All the talent in the world will not insulate you from moments of doubt. The best well written outline will not save you from doubt. All the writing challenges, writing sprints and applications for NaNoWriMo will not save you from doubt.
But here is something that you need to not just understand, but to know: a doubt unchecked becomes a rooted fear.
A doubt–unchecked–becomes a rooted fear.
As a creative person, especially a writer, you will encounter these moments where the words won’t come, or they cannot come. These types of doubts are normal. However, when the doubts which are not worked through become fears.
A fear in something irrational, or unproven in some cases.
In the years by which I have been at this craft, learning and trying to do it better, the main three fears which occur in the life of writers are can be summed up here:
1.) Fear of Launching.
2.) Fear of Criticism.
3.) Fear of Vision.
Let me explain a little further.
The Fear of Launching will run the space out of a computer, jump drive or notebook. It will keep you second guessing, nervous and believing it is good enough to just write! This fear will keep you as a hamster on a wheel.
How you defeat this: Write and begin to share you work. Find a writing group. Find a free platform. If you are a minority writer, these writer groups are essential. Writing in community helps.
The Fear of Criticism will send keep you thinking that you work will have no audience. That you will not be successful. This fear will paralyze your talent: it will stop you from writing or sharing your work!
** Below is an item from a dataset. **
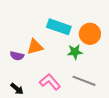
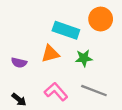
orange circle: (90, 34) -> (101, 19), moved
orange triangle: (35, 47) -> (50, 54), moved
This fear will be apparent especially in the beginning–and must be handled afresh with every project.
How you defeat this: Write. Write scared. Write everything that you think you want to read! Remember these two quotes.
“If there is a book you want to read, you must write it.” -Toni Morrison
“A real writer can write anything.” -Christopher Priest
Write because you know you can.
The Fear of Vision will keep you from branching out into the world. It will keep you stifled and stymied into a genre either you want to change, or expand. As a writer, you must become comfortable in seeing what other people cannot see. Don’t be afraid of what you see, or want to see! That is the nature of this craft–we create what we see, that other people can’t see, in order to make the world is little bigger or smaller.
How to confront this: Write what you want to write, and not what other people tell you to write. Find the genre that makes you happy, that speaks to you, and write what you want. Write the things you want to see.
It has a key to your creative house, and knocks stuff over. It eats all your brain food. And it sits at your desk, or sleeps in your bed–putting you out of your comfy space.
You have to put it out!
You take the keys back from doubt every time you pick up a pen. Every time you research. Every time you pick up your work. Every time your call yourself a writer in public, private and when asked. Doubt deflates when you believe in what you can do.
Doubt will never able to live where faith in self lives!
The scariest thing sometimes is to create a story. The next scariest thing is to decide to revise something you may have had to push through to finish. The thing which hinders writers to revise is anxiety. Namely, the dynamic duo of fear and doubt.
The fear tells the writer, “How can you do it?” Doubt says, “I don’t think I can, I don’t see how I can, and I can’t. I can’t. I can’t!” These voices will always haunt writers. We coexist with fear and doubt. From idea conception to publishing, we wax and wane between the highs and lows brought about through, by creativity.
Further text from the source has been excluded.